Launched on 9th September 2009, the Dubai Metro today runs across 72.6 Kms, (52.1kms of Red Line and 22.5 kms of Green Line). RTA has also planned to increase the total kilometres to 320 by 2020 with two additional lines.
Dubai Metro has transported well over a billion passengers and according to the latest figures, during the first half of 2018 alone, the number of metro passengers crossed 103.29 million.
A recent study conducted by the Roads and Transport Authority (RTA), in collaboration with Henley Business School, University of Reading estimates the accumulated benefit of the Metro project to be AED 115 billion by 2020 and 234 billion by 2030.
As Dubai Metro celebrates its ninth anniversary, we look at the technological advancements of what is still the world’s largest driverless metro rail.
Dubai Metro has one of the world’s largest driverless metro system. While planning the project, RTA decided to opt for the driverless technology as it was much safer to operate. The system that is used to operate the driverless carriages is called SelTrac, the first commercial fully automatic digital railway signaling technology. The automatic train control system allows headways of between 90 seconds and two minutes.
Although the system operates driverless, Thales Rail Signaling Solutions which provided the technology has enabled an optional human supervision in case of emergency.
Operations control centre
The Operation Control Centre is a state-of-the-art facility located adjacent to the AL Rashidiya metro station. Considered to be the nerve centre of metro operations, it is managed with a little more than a dozen staff. The entire metro project is connected through CCTV, which transmits real time live feed to the centre.

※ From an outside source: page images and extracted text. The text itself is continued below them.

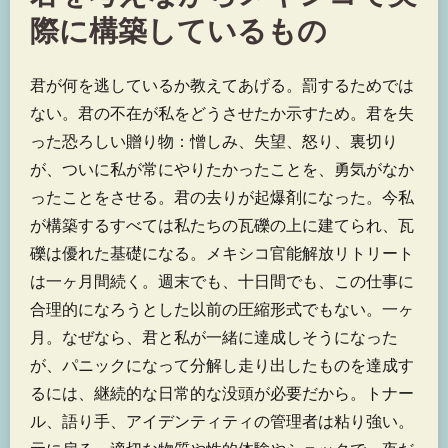
際に構築しているもの
君が何を逃しているか教えてあげる。罰するためでは
ない。君の不在が私をどうさせたか示すため。君を失
った恐ろしい贈り物：憎しみ、失望、怒り、裏切り
が、ついに私が常にやりたかったことを、勇気がなか
ったことをさせる。君の去りが起爆剤になった。今私
が構築するすべては私たちの瓦礫の上に建てられ、瓦
礫は優れた基礎になる。メキシコ官能解放リトリート
は一ヶ月間続く。週末でも、十日間でも、この仕事に
合理的になろうとした以前の圧縮形式でもない。一ヶ
月。なぜなら、君と私が一緒に達成しそうになった
が、パニックになって分解し走り出したものを達成す
るには、継続的な日常的な没頭が必要だから。トナー
ル、語り手、アイデンティティの管理者は粘り強い。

The OCC is also connected to the Enterprise Command & Control Centre (EC 3) – one of the largest and most modern control centres in the world. The EC3 is a unique centre which controls and integrates all existing and future modes of transport across Dubai.
The unique facility uses intelligent technologies to achieve greater integration in order to control all means of public transportation – Dubai Metro, Dubai Tram, Taxis and Traffic Systems Control Centres.
According to the RTA, the EC3 aims to enhance coordination and communication with the various control centres and uses artificial intelligence to speed up the response time to accidents and crises, apart from being a catalyst to promote self-driving transportation in Dubai.
Starting from driverless engines to, to seamless access control and ticketless entry and exit, the Dubai Metro also facilitates a seamless experience. Passengers can also recharge the metro rail passes using a smart kiosk.
3D Printed Spare parts
Dubai Metro could well be one of the few public transportation centres in the world to use 3D printed spare parts.
After having first used the 3D printing technology on the metro in the second half of 2016, the RTA earlier this year announced that it has signed an agreement with Siemens to extend its use of 3D printing technology.
The idea is to extend the sources of spare parts for the Dubai Metro and increase their availability, and enable getting improved parts with better performance and increased features.
Advanced smart tech to assist the blind
In an effort to support those visibly challenged, RTA has tied up with a specialist tech company to develop a smartphone solution that will guide the user using voice commands all across the metro station. The currently iPhone-only feature will convert any written information into voice command, and provide precise directions and signs for metro gates, stairs, escalators and station gates. The technology is compatible with the ground tactile marks. The facility is currently available at the Al Rashidiya metro station.